Adding a new Runner

I use "runner" and "manager" pretty much inter-changeably on this site because, for the purposes of denv, the difference between the two is not of great importance.

Requirements

There are two main features that a program needs to satisfy in order to be usable by denv as a container-interaction backend.

  1. Download Images from a Registry
  2. Check if an Image is already Downloaded
  3. Run the Image as a Container

Usually container "runners" are specifically focused on doing the last task (and only that one) while "managers" can do all of these tasks and more (like building images, pushing images to a registry, tagging images, etc...).

The main reason I use manager and runner interchangeably here is because we do not use a lot of the features managers provide and so I could easily forsee denv supporting a runner whose download/check mechanism is some curl or wget shell scripting nonsense rather than a call to the runner program itself.

Running the Image

This section expands a bit on the requirements on the runner when running an image. For specifics, one will need to look at the denv source itself to see how the currently-supported runners run images as containers.

denv wishes to integrate the containerized environment with the host environment in several ways so that the user, while developing within a denv, can easily use programs within the denv as if they are installed within the host system. This leads to a few requirements on the program that runs the images.

  • User Ownership: any files written when in the denv should be owned by the user once they exit the denv
  • Launching GUI Programs: the user should be able to launch a GUI program from within the denv
  • Network and Port Connection: the user should be able to use the host network and connect to ports on localhost within the denv
  • Home Directory: the in-denv home directory should be set to the workspace outside of the denv
  • Environment Variables: the user is able to configure which environment variables to pass into the denv, so the runner needs to be able to define environment variables for the spawned container at runtime

What to Test

If you are developing a new runner to be wrapped by denv, the natural next question to ask is how should I test that it is functional.
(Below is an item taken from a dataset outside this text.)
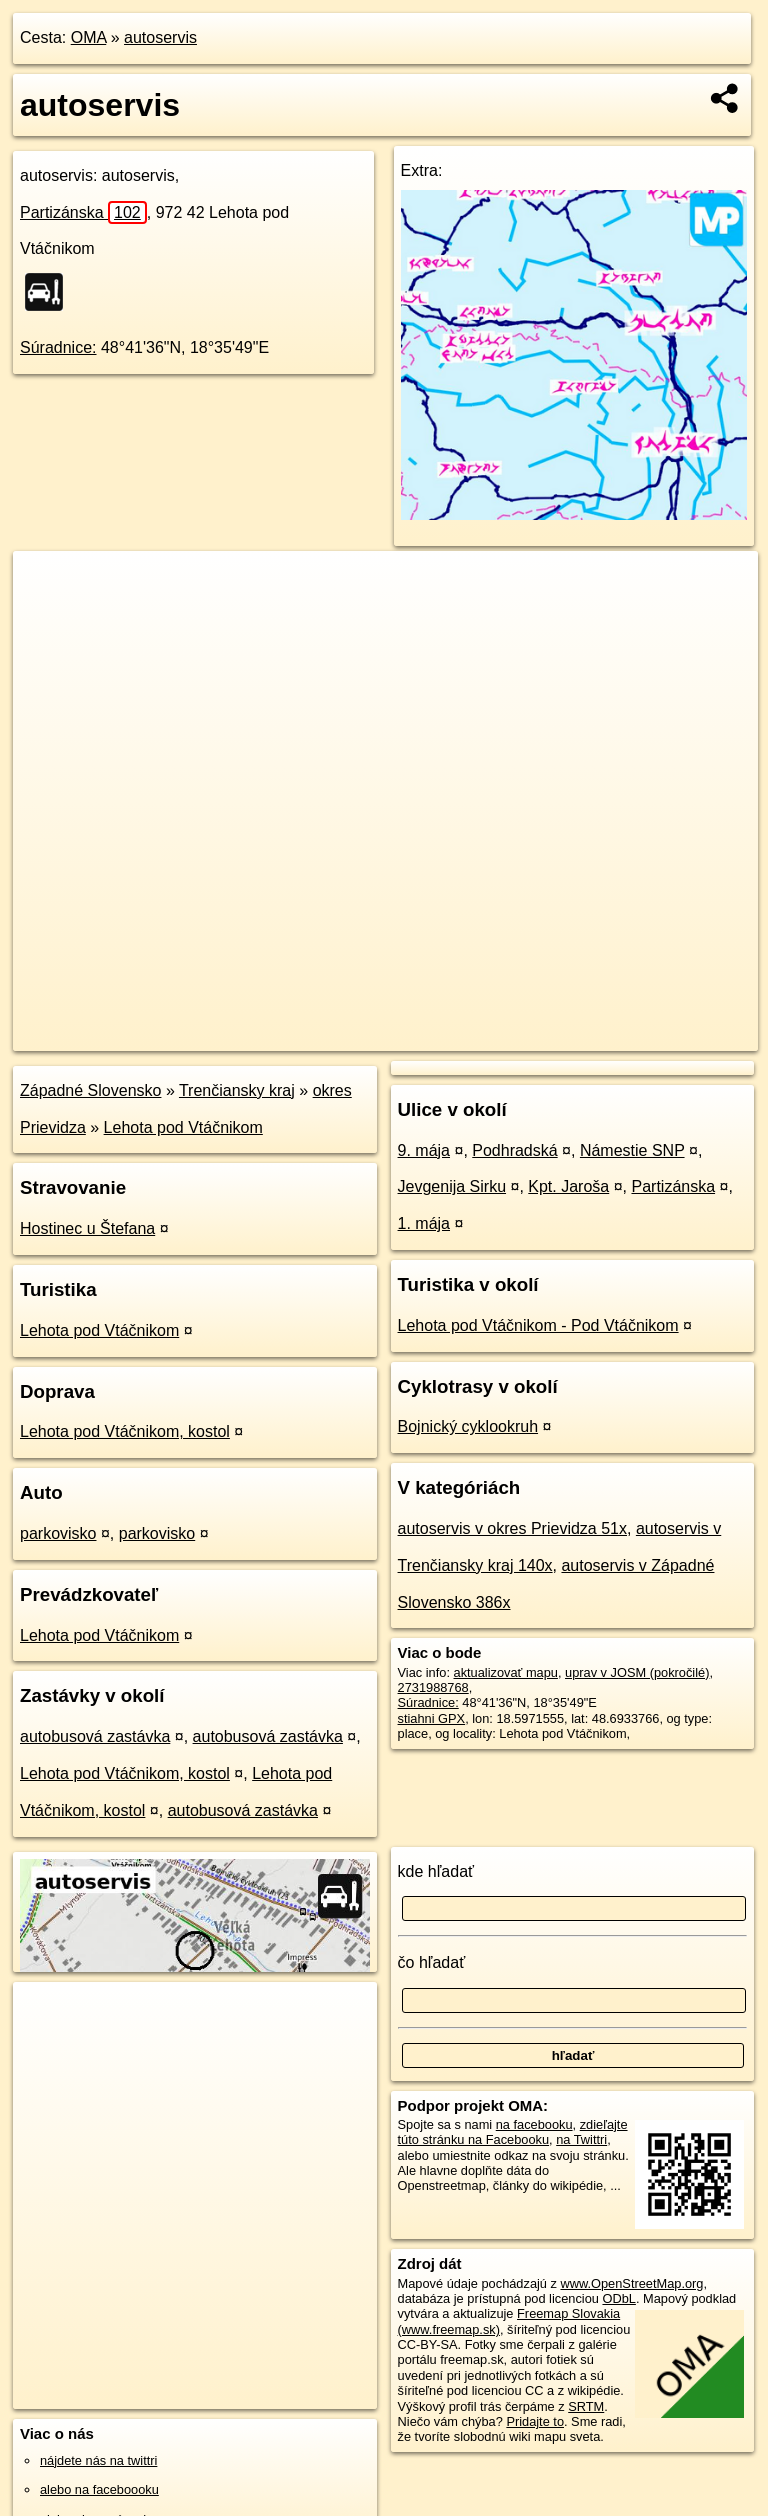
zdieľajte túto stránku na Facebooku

First and foremost, make sure your additions to denv still pass the non-interactive tests.

./ci/check
./ci/test <your-runner>

These can be enabled in your fork of denv so that they run automatically on GitHub when you push to a branch on your fork. In order for GitHub to be able to test your runner, you will need to install it into the GitHub runner during the testing workflow (.github/workflows/test.yml) and add it to the runners-to-test.json file in the include list.
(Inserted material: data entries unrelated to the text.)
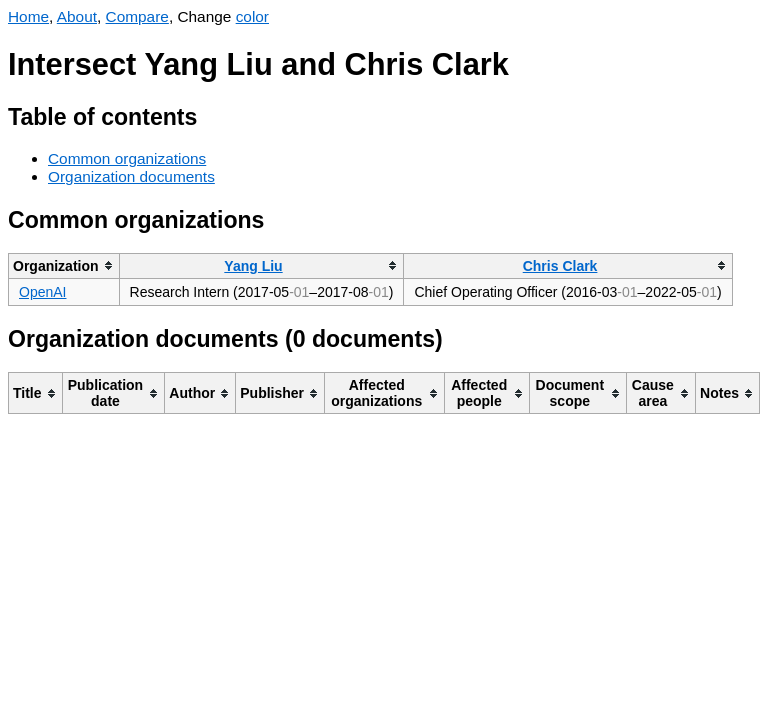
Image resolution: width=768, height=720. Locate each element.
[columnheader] (64, 265)
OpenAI (42, 292)
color (252, 16)
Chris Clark (560, 266)
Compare (137, 16)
Tracking New Releases in Test

I've written up a "dependabot" that will check the latest release of certain GitHub repositories and update the testing workflow with those releases if a new one is found. In order to follow new releases of the runner being added, you must make changes in two places of the CI infrastructure.

  1. Add the runner repository (OWNER/REPO) under the track key in its entry in ci/runners-to-test.json.
  2. Make sure your installation procedure will depend (and can handle) the version changing.

Right now, this is done for sylabs/singularity and apptainer/apptainer so look to those runners within the testing infrastructure as examples.

Besides the non-interactive tests, there are some additional, manual tests that I haven't figured out how to automate since they check interactions between the host and denv environments.

Make sure GUI Programs can be launched

There is a small image that can be used to test whether GUI programs can be run from within a denv. Launching from a in-denv shell, launching it directly from outside the denv, and launching without sharing environment variables should work properly.

I haven't found a quick and easy way to test this, but look at the test/gui directory for my notes on how I've tested this in the past. As a first pass, you can attempt to run the xeyes program from denv.

DENV_RUNNER=<your-runner> ./test/gui/run-gui-test

Make sure Network and Ports are Connected

My main reason for supporting this is to allow me to interact with a Jupyter Lab instance running from within the denv. The Jupyter Project has built some images with their software installed which can be used for testing.

mkdir net-test
cd net-test
denv init jupyter/datascience-notebook
denv jupyter lab --no-browser

The user should be able to access the localhost link displayed by jupyter. Note: Developers should know that these images have a very special user and entrypoint configuration specialized for jupyter lab which may cause extra complications.

The non-interactive tests do check for network connection within the container by attempting to connect a socket to a public Google DNS server. I do not expect this to be enough to guarantee network functionality especially for new runners that I am not familiar with. Any aid in more precisely testing external network connection as well as "localhost"-style connection would be an appreciated contribution.